◆ **TASK INPUTS**:
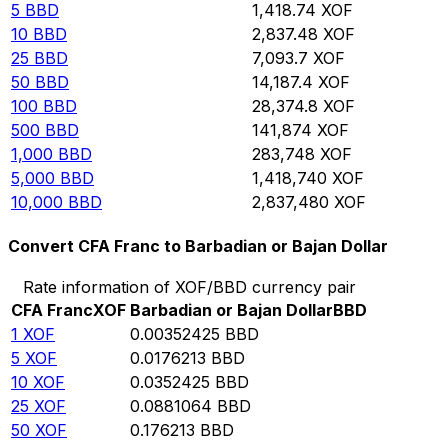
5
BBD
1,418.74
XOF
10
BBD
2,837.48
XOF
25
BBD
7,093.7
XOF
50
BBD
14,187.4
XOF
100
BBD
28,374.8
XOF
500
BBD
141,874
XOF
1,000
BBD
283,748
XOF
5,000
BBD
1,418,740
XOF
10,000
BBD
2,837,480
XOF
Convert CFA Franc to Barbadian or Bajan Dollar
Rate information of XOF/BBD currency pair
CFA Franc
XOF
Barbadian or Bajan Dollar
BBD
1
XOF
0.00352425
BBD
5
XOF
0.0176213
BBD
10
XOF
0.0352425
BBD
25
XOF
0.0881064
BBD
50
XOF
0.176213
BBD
--
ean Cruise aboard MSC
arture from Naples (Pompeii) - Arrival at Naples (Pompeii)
--
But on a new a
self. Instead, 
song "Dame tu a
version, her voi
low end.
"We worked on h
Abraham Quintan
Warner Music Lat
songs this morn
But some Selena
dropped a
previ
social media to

◆ **WHAT NEEDS TO BE DONE**:
When a line in the listing includes the word "Franc", report that line in full.

◆ **SOLUTION TO THIS PROBLEM**:
Convert CFA Franc to Barbadian or Bajan Dollar
CFA Franc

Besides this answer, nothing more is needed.